DATA Step, Macro, Functions and more

Group by member ID and consecutive dates

Reply
Occasional Contributor Jse
Occasional Contributor
Posts: 17

Group by member ID and consecutive dates

Data Example:

                                

MemberID

Admit_date

      cost

Group

1111

1/1/10

3

Unavoidable

1111

1/1/10

2

Avoidable

1111

1/2/10

4

Unavoidable

2222

1/20/10

1

Avoidable

Would like to group by MemberID and consecutive admit dates in to order sum cost, and count the number of admit ‘episodes’ to the ER as well as the length of the ER episode span (unique count of admit days in that span). 

  • Defining an ER  'episode' by all the claims with consecutive admit dates for a member id
  • Going from many claim lines to one line per ER ‘episode’. 
  • Only have a single date variable to work with (no discharge date). 

Deisred Output:

MemberID

Admit_date

Episode cost     (sum of all claims in consecutive days)

Group

Episode count

Episode Span (unique count of admitdt for consecutive claims)

1111

1/1/10

9

Unavoidable

1

2

2222

1/20/10

1

Avoidable

1

1

I made a little headway with the information on this thread:


I am having trouble modifying to meet my needs.  Thank you for your time.  Any help is greatly appreciated. 

Contributor
Posts: 26

Re: Group by member ID and consecutive dates

For needs like you describe I tend to use Proc SQL. The following will create a table, populate it, and give you the described result using Proc SQL.

proc sql;
create table myStuff(MemberID Char(4),
                                 Admit_Date Date,
                                 cost int,
                                 Group char(16));

  insert into myStuff values('1111', '01-JAN-2010'd, 3, 'Unavoidable');
  insert into myStuff values('1111', '01-JAN-2010'd, 2, 'Avoidable');
  insert into myStuff values('1111', '02-JAN-2010'd, 4, 'Unavoidable');
  insert into myStuff values('2222', '20-JAN-2010'd, 1, 'Avoidable');

  select MemberID, Min(Admit_Date) as Admit_Date, sum(cost) as Episode_Cost, 1 as Episode_Count, Count(Distinct(Admit_Date)) as Episode_Span from MyStuff group by MemberID;
quit;

If you want to have your answer by MemberID and Admit_Date, then just add Admit_Date to the "group by" clause: "group by MemberID, Admit_Date".

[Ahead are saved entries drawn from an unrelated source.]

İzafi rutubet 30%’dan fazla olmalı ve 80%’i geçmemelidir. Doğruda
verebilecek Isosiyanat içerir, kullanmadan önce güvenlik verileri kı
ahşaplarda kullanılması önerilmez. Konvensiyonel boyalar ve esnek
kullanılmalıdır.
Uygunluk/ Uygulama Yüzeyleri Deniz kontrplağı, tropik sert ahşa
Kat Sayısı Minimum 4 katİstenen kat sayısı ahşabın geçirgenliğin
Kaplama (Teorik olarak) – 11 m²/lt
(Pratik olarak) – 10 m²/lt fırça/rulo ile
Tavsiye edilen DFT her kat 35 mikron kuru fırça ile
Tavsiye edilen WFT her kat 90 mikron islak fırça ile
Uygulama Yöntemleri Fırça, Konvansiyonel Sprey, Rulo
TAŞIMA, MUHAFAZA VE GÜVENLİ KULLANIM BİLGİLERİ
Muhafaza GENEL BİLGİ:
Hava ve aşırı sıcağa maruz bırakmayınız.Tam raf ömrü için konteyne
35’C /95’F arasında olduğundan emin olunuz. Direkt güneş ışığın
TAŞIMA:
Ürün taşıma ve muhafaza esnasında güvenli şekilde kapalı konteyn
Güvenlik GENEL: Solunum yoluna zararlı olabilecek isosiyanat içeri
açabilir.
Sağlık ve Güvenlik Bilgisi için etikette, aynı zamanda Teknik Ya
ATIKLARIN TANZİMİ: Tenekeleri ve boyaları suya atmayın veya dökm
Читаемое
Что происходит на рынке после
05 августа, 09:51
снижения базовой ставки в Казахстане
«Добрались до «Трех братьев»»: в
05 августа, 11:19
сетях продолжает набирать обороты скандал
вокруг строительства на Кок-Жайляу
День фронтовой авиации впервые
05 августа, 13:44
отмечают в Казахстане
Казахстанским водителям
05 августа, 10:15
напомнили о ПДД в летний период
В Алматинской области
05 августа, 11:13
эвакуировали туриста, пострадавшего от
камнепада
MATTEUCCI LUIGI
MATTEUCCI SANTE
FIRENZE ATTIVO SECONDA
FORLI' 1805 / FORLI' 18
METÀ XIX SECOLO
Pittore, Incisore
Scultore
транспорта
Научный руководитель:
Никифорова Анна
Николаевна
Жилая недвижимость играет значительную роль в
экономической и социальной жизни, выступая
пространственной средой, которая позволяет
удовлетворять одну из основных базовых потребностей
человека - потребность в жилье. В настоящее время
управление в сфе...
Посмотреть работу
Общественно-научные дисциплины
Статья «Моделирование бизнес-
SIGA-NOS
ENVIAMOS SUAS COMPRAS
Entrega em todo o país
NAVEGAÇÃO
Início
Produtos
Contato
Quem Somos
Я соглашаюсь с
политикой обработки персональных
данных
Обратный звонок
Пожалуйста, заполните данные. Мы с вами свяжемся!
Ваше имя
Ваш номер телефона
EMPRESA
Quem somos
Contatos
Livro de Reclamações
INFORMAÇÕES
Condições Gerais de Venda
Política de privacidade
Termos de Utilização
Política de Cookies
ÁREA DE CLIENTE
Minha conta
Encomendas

Occasional Contributor Jse
Occasional Contributor
Posts: 17

Re: Group by member ID and consecutive dates

Thank you for the response.  I dont see how this is grouping by consecutive dates for each member ID.  Members will have multiple spans throughout the set.    Using min(admit_date) will only give me the earliest admit_date for each member. 

Using proc sql, I would want to group by Member ID and consecutive admit dates  to allow for multiple spans for each member (I think...).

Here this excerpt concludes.